32 yaşında,
içinizdeki o tarifi imkânsız boşluğun nedeninin zamanında annenizin sizi
yeterince emzirmemesi, birkaç günlükken bağrına basmaması olabileceğini
öğrendim. Yani, vaktiyle eğer anneler çocuklarına karşı biraz daha ilgili yahut
bu hususta bilgili olsa idi Fransız sineması diye bir şey dahi olmayabilirmiş.
Bunu
öğrendiğimden beri, şu sıralar çocuğumuzun yetişmesine yardımcı olmakla
meşgul annemin hareketlerini daha da bir gözler oldum. Günün birinde tanışmanız
durumunda, 3 yaşındayken anne ve babasını nasıl kaybettiğini, "el kapılarında" ne zorluklarla büyüdüğünü size hemencecik
anlatacak olan annem, çocuklarından bahis açıldığında “sizi ben nasıl yetiştirdim, hiç hatırlamıyorum” der durur.

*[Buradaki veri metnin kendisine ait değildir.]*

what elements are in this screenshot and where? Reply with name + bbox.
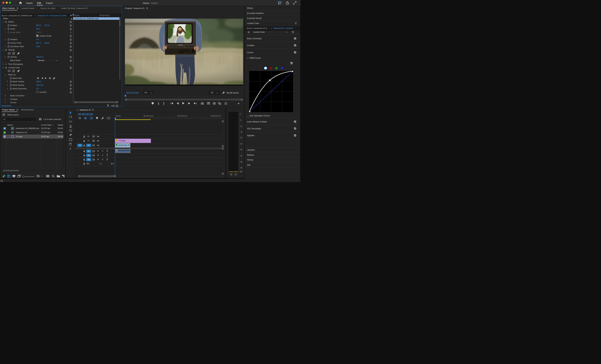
svg-text:CC: CC bbox=[108, 117, 110, 119]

“Valla ben de hatırlamıyorum anne” diye cevap verdiğimde de “peki, sizi bu yaşa
kadar kim getirdi, lafa bak” diye o çok alışık olduğumuz kısa süre içerisinde
kendi içinde çelişkiye düşmelerine yenisi eklemlenir.
Yıllar yıllar
sonra tekrar bu kadar uzun zamanlı olarak bir araya geldiğimiz bu dönemde annem
üzerine gözlemler yapıyorum. Bazen kanepede yayılmış, dizi özeti izlerken “aa
demek bundan öyle yapıyor” diye sıçradığım oluyor. Misal, annemin ne bana, ne
kendine, ne vaktiyle kaybettiği oğluna ait elinde ne kadar fotoğraf varsa
zamanında oynasınlar diye çocuklara neden verdiğini anlamak bir 30 yıl sürdü. O
vakte kadar “annem hatıralara sahip çıkmıyor”du, bir gün anladım ki annem
hatıra nedir bilmiyor. Olandan da bir an önce kurtulmak istiyor. Kaybettiği
çocuğunun eldeki tek fotoğrafını gözlerini kalemle oysunlar diye başka
çocuklara veriyor…
Şimdi annesiz
babasız büyüyen çocukların bir şekilde anneli babalı büyüyen çocukları olarak
kitaplardan, internet sitelerinden baka ede çocuk büyütüyoruz. "Annesi" kod adlı sevgilimle az evvel
edindiğimiz engin bilgiye yaslanarak anneme “bak şunu şöyle yapma yoksa böyle
böyle olur” diyoruz. “Aa demek ki ben de bu nedenle şöyle şöyle olmuşum” diye
düşünüyoruz.
Bu halimizle
çocuğun en az bu üçlü kadar saçma sapan, takır tukur biri olacağına itimadımız
tam; o da zaten aç yahut gazı olmadığı zamanlar etrafa lisede sosyal’i seçecekmiş gibi bakıyor.